TRY IT: Below are some records. Reproduce them exactly from their first line through the line with "podem ser acessados", inclusive.

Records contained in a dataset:
- - - - - - -

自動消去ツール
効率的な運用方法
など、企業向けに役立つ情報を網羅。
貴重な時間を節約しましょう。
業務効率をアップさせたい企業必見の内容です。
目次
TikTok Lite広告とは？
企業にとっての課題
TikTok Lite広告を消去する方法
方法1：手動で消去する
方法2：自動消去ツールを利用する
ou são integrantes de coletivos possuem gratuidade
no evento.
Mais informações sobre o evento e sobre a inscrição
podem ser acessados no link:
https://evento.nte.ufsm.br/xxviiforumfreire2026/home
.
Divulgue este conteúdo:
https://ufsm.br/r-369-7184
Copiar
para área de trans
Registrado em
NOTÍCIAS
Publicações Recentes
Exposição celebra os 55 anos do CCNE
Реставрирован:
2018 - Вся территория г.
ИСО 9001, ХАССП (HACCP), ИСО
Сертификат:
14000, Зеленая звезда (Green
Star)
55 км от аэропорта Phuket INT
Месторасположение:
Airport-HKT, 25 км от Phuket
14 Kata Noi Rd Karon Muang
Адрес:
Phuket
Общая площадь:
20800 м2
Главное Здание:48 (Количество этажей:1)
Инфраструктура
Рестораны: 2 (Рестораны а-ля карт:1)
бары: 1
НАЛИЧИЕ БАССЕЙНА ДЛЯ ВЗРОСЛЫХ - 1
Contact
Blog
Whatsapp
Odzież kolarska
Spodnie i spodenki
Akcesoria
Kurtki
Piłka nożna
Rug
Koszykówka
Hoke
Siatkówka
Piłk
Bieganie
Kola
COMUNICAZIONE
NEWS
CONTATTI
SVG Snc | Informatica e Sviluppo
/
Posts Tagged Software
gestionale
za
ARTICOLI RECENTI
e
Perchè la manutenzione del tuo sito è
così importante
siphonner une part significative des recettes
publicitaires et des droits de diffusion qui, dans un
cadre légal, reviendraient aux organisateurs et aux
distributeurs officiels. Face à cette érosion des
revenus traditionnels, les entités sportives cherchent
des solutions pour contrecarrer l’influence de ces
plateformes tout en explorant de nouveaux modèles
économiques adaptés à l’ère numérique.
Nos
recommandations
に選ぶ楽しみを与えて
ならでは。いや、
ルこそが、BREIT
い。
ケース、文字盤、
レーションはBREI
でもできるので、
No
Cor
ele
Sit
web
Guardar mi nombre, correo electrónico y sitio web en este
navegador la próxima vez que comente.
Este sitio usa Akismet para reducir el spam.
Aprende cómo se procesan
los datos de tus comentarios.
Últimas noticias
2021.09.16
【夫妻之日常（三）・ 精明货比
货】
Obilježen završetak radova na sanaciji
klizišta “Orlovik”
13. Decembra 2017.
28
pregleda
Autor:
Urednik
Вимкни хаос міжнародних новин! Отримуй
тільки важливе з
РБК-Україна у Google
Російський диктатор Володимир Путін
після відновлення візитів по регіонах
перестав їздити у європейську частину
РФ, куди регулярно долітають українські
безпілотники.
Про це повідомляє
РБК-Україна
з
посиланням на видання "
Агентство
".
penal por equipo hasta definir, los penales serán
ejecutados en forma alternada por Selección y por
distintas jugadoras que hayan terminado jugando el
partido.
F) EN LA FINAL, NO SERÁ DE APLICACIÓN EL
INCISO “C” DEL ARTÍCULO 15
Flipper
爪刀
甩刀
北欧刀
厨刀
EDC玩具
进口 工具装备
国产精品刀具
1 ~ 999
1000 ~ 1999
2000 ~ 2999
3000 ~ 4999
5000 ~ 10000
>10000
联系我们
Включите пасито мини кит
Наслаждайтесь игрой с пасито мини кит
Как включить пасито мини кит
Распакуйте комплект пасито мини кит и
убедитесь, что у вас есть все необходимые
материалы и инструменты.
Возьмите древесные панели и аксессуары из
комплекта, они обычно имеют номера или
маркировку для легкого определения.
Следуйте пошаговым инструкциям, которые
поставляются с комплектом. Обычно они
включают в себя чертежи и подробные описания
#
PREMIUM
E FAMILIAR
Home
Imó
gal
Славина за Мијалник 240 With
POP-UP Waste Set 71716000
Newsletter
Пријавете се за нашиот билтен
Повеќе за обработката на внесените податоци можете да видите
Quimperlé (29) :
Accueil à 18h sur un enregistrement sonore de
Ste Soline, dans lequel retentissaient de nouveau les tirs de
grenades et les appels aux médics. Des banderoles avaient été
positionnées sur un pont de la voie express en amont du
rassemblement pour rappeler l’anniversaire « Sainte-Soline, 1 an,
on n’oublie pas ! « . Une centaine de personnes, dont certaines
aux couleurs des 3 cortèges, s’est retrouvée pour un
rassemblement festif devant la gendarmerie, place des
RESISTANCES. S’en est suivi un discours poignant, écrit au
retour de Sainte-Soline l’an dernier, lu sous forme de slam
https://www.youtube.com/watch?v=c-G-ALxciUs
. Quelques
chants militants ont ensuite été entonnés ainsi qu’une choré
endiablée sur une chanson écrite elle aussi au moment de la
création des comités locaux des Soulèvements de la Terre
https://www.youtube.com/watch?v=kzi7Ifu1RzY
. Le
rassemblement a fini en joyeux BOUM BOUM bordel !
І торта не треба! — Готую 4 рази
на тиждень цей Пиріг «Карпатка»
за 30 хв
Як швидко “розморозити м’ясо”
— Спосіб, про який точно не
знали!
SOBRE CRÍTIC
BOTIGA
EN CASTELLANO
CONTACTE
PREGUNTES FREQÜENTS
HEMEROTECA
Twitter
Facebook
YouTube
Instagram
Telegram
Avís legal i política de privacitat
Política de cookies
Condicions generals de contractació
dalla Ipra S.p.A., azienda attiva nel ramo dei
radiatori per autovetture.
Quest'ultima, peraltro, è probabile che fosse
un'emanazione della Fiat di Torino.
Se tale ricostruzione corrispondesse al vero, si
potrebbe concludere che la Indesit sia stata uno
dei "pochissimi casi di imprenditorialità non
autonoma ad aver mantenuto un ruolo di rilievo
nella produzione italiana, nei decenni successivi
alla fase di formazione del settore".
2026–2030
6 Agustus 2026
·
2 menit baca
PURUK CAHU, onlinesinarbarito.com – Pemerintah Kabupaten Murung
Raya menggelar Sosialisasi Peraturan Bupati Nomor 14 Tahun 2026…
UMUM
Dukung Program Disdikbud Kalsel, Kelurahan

- - - - - - -

OUTPUT OF THE TASK:
自動消去ツール
効率的な運用方法
など、企業向けに役立つ情報を網羅。
貴重な時間を節約しましょう。
業務効率をアップさせたい企業必見の内容です。
目次
TikTok Lite広告とは？
企業にとっての課題
TikTok Lite広告を消去する方法
方法1：手動で消去する
方法2：自動消去ツールを利用する
ou são integrantes de coletivos possuem gratuidade
no evento.
Mais informações sobre o evento e sobre a inscrição
podem ser acessados no link:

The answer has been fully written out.